Printable Mehndi Designs

Mon, 08 Mar 2010 05:47:03 +0000





It is midday and the deities are enjoying a brief respite from the world’s attentions. Krishna and his brother, Lord Balarama — as embodied in two spectacularly costumed statues — are concealed by a curtain which has been pulled across the entrance to the altar that represents their earthly home. In order that they might extend it their blessing, they have been left with a vessel containing a sample of today’s organic vegetarian lunch. After 20 minutes, a stocking-footed chef returns the deities to public view and shuffles off to the nearby kitchen to reintegrate the now sanctified sample with the main body of the meal that he is preparing.

This ritual is played out — as it is every day — within the setting of a diminutive Hindu temple, a white marble-faced structure built by a team of Rajasthanian craftsmen. Sitting on the floor of the darshan, the worshippers’ area in front of the altar, we can cast our eyes over scenes drawn from the Bhagavad Gita, carved all around us in high relief.

And what of the world beyond these walls? Well, the fact that we are not in India but in the London suburb of Harrow is perhaps not so very extraordinary. The 40,000 Hindus who live in the area — the highest concentration to be found anywhere in the UK — have lent their support to the construction of a number of local temples including one at Neasden that ranks as the largest outside India. Ours is a good deal smaller, and yet for Britain’s Hindus it has a significance out of all proportion to its size. This is because of the institution of which it forms the central part — Krishna-Avanti, a newly opened primary school that adopts a pedagogy based on the teachings of the International Society for Krishna Consciousness (Iskcon), also known as the Hare Krishna movement. In a country that already provides state funding for Christian, Muslim, Jewish and Sikh faith schools, Krishna-Avanti is the first Hindu example of the type.
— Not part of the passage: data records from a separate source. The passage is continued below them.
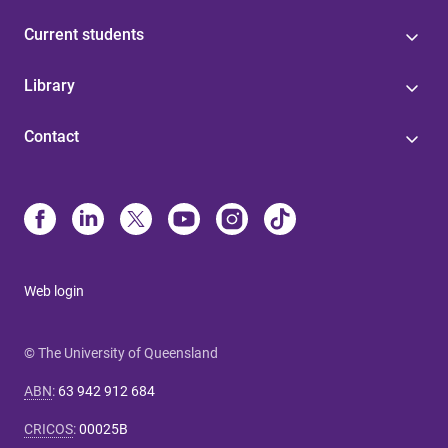
Current students
Library
Contact
Web login
© The University of Queensland
ABN
:
63 942 912 684
CRICOS
:
00025B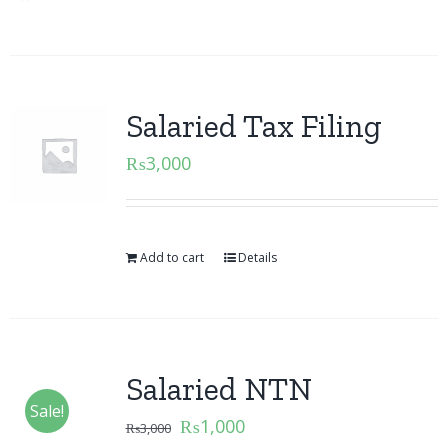
Salaried Tax Filing
₨
3,000
Add to cart
Details
Salaried NTN
Sale!
₨
1,000
₨
3,000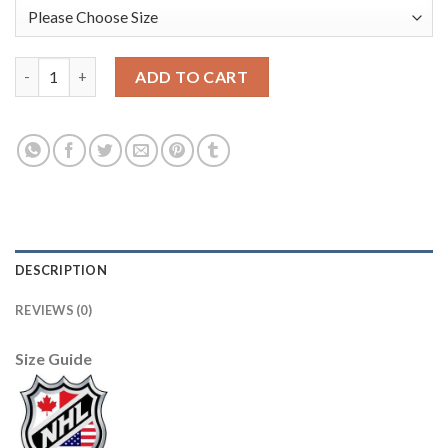
Boston Bruins #37 Patrice Bergeron Men's Adidas 2020 St. Patri
ADD TO CART
DESCRIPTION
REVIEWS (0)
Size Guide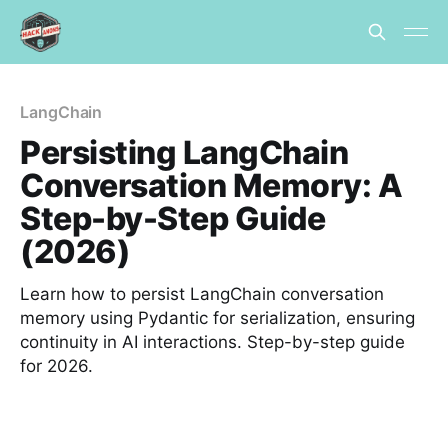
LangChain
Persisting LangChain
Conversation Memory: A
Step-by-Step Guide
(2026)
Learn how to persist LangChain conversation
memory using Pydantic for serialization, ensuring
continuity in AI interactions. Step-by-step guide
for 2026.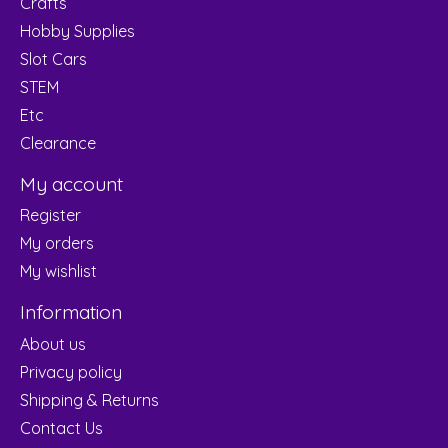
Crafts
Hobby Supplies
Slot Cars
STEM
Etc
Clearance
My account
Register
My orders
My wishlist
Information
About us
Privacy policy
Shipping & Returns
Contact Us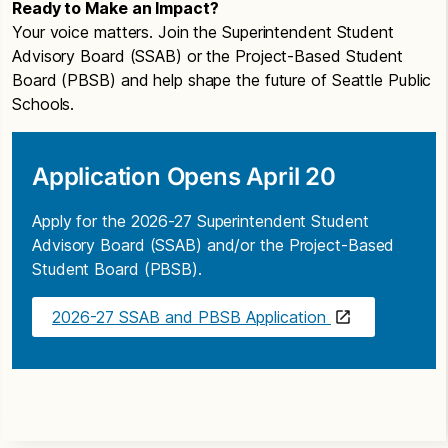
Ready to Make an Impact?
Your voice matters. Join the Superintendent Student
Advisory Board (SSAB) or the Project-Based Student
Board (PBSB) and help shape the future of Seattle Public
Schools.
Application Opens April 20
Apply for the 2026-27 Superintendent Student
Advisory Board (SSAB) and/or the Project-Based
Student Board (PBSB).
2026-27 SSAB and PBSB Application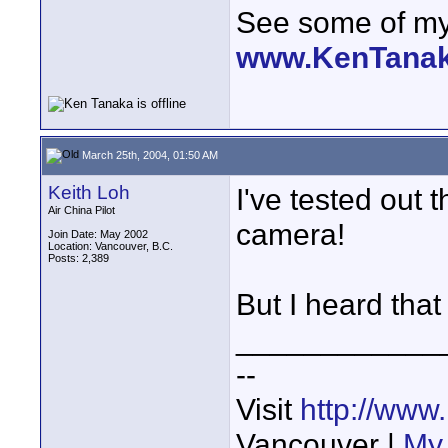
See some of my 
www.KenTana
March 25th, 2004, 01:50 AM
Keith Loh
I've tested out 
Air China Pilot
camera!
Join Date: May 2002
Location: Vancouver, B.C.
Posts: 2,389
But I heard that
____________
--
Visit
http://www
Vancouver |
My 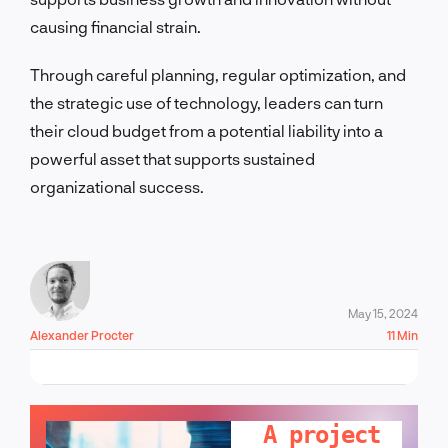
causing financial strain.
Through careful planning, regular optimization, and
the strategic use of technology, leaders can turn
their cloud budget from a potential liability into a
powerful asset that supports sustained
organizational success.
May 15, 2024
Alexander Procter
11 Min
LET'S TALK!
A project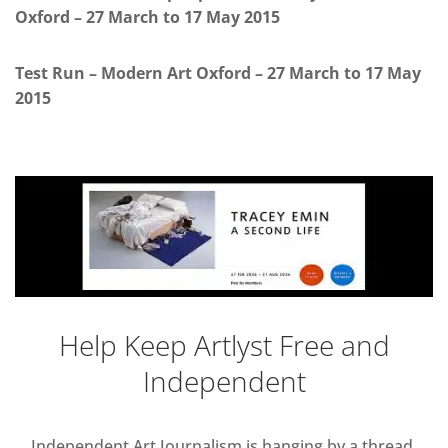
Oxford – 27 March to 17 May 2015
Test Run – Modern Art Oxford – 27 March to 17 May
2015
Help Keep Artlyst Free and
Independent
Independent Art Journalism is hanging by a thread,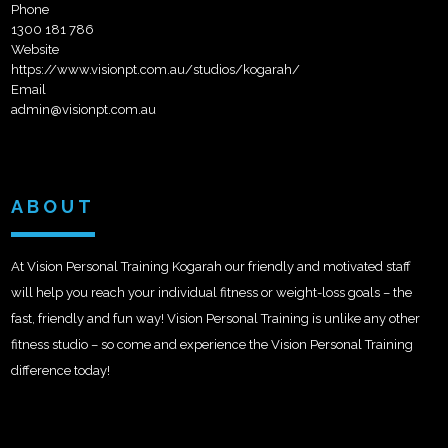
Phone
1300 181 786
Website
https://www.visionpt.com.au/studios/kogarah/
Email
admin@visionpt.com.au
ABOUT
At Vision Personal Training Kogarah our friendly and motivated staff
will help you reach your individual fitness or weight-loss goals – the
fast, friendly and fun way! Vision Personal Training is unlike any other
fitness studio – so come and experience the Vision Personal Training
difference today!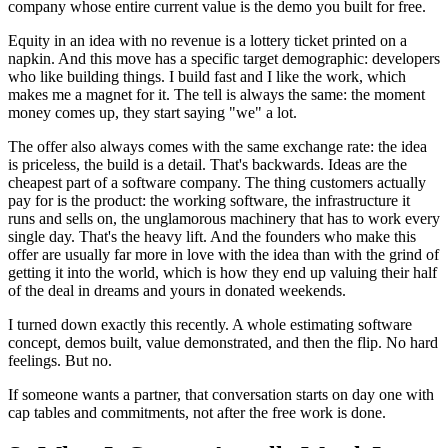
company whose entire current value is the demo you built for free.
Equity in an idea with no revenue is a lottery ticket printed on a
napkin. And this move has a specific target demographic: developers
who like building things. I build fast and I like the work, which
makes me a magnet for it. The tell is always the same: the moment
money comes up, they start saying "we" a lot.
The offer also always comes with the same exchange rate: the idea
is priceless, the build is a detail. That's backwards. Ideas are the
cheapest part of a software company. The thing customers actually
pay for is the product: the working software, the infrastructure it
runs and sells on, the unglamorous machinery that has to work every
single day. That's the heavy lift. And the founders who make this
offer are usually far more in love with the idea than with the grind of
getting it into the world, which is how they end up valuing their half
of the deal in dreams and yours in donated weekends.
I turned down exactly this recently. A whole estimating software
concept, demos built, value demonstrated, and then the flip. No hard
feelings. But no.
If someone wants a partner, that conversation starts on day one with
cap tables and commitments, not after the free work is done.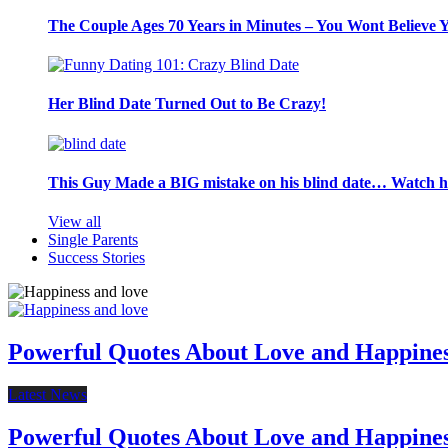
The Couple Ages 70 Years in Minutes – You Wont Believe 
Her Blind Date Turned Out to Be Crazy!
This Guy Made a BIG mistake on his blind date… Watch 
View all
Single Parents
Success Stories
Powerful Quotes About Love and Happine
Latest News
Powerful Quotes About Love and Happine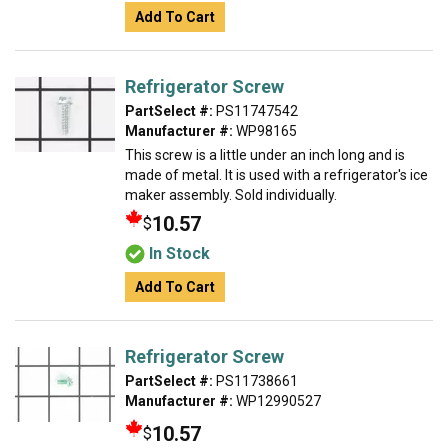
Add To Cart
Refrigerator Screw
PartSelect #:
PS11747542
Manufacturer #:
WP98165
This screw is a little under an inch long and is
made of metal. It is used with a refrigerator's ice
maker assembly. Sold individually.
10.57
$
In Stock
Add To Cart
Refrigerator Screw
PartSelect #:
PS11738661
Manufacturer #:
WP12990527
10.57
$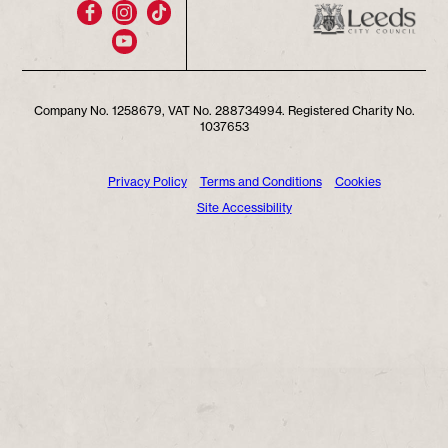
Company No. 1258679, VAT No. 288734994. Registered Charity No.
1037653
Privacy Policy
Terms and Conditions
Cookies
Site Accessibility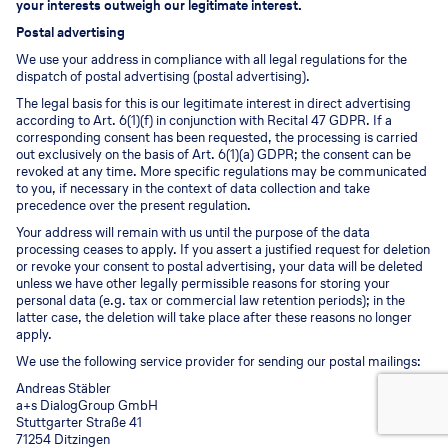
your interests outweigh our legitimate interest.
Postal advertising
We use your address in compliance with all legal regulations for the
dispatch of postal advertising (postal advertising).
The legal basis for this is our legitimate interest in direct advertising
according to Art. 6(1)(f) in conjunction with Recital 47 GDPR. If a
corresponding consent has been requested, the processing is carried
out exclusively on the basis of Art. 6(1)(a) GDPR; the consent can be
revoked at any time. More specific regulations may be communicated
to you, if necessary in the context of data collection and take
precedence over the present regulation.
Your address will remain with us until the purpose of the data
processing ceases to apply. If you assert a justified request for deletion
or revoke your consent to postal advertising, your data will be deleted
unless we have other legally permissible reasons for storing your
personal data (e.g. tax or commercial law retention periods); in the
latter case, the deletion will take place after these reasons no longer
apply.
We use the following service provider for sending our postal mailings:
Andreas Stäbler
a+s DialogGroup GmbH
Stuttgarter Straße 41
71254 Ditzingen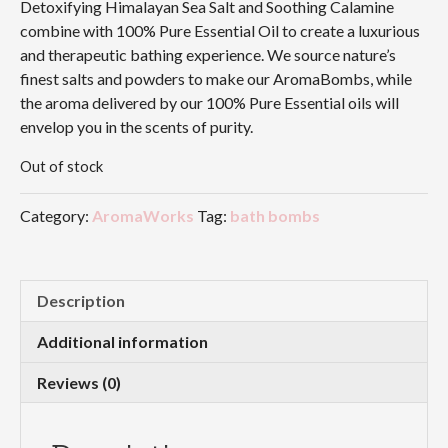
Detoxifying Himalayan Sea Salt and Soothing Calamine
combine with 100% Pure Essential Oil to create a luxurious
and therapeutic bathing experience. We source nature’s
finest salts and powders to make our AromaBombs, while
the aroma delivered by our 100% Pure Essential oils will
envelop you in the scents of purity.
Out of stock
Category:
AromaWorks
Tag:
bath bombs
Description
Additional information
Reviews (0)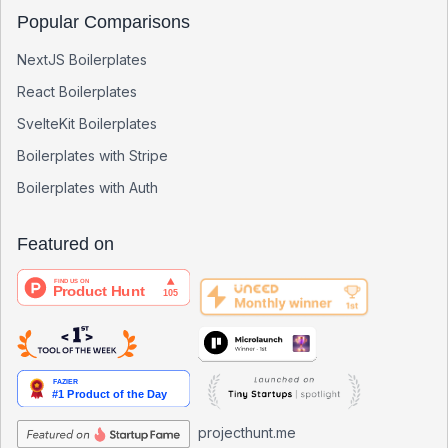
Popular Comparisons
NextJS Boilerplates
React Boilerplates
SvelteKit Boilerplates
Boilerplates with Stripe
Boilerplates with Auth
Featured on
projecthunt.me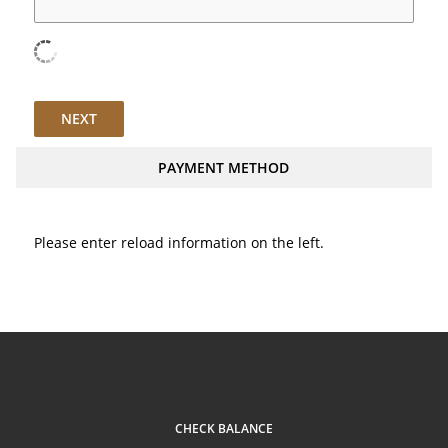
NEXT
PAYMENT METHOD
Please enter reload information on the left.
CHECK BALANCE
The demands that Iskcon — a minority strand within Hinduism — makes on its followers have informed the school’s admissions policy. All pupils follow a strict vegetarian diet while their parents are required to abstain from alcohol. Hindu teaching also provided a strong guiding hand in the development of the school’s design. That is not to say that the whole complex follows the language of the temple. As can be gathered from the names shortlisted for the commission — Marks Barfield, Walters & Cohen and the eventual competition winner Cottrell & Vermeulen — Krishna-Avanti’s governors always envisaged that the school would present an essentially contemporary and western expression, an outcome that the reliance on DCSF funding might, in any case, guarantee. However, they also wanted the design to communicate the school’s very particular educational philosophy and indeed to follow the principles of the Vastu Shastra, the traditional Hindu “science of construction”. Reconciling these ambitions has not always proved easy, but in Cottrell & Vermeulen, Krishna-Avanti fortunately found an architect fleet-footed enough to conjure something of real conviction from its competing demands.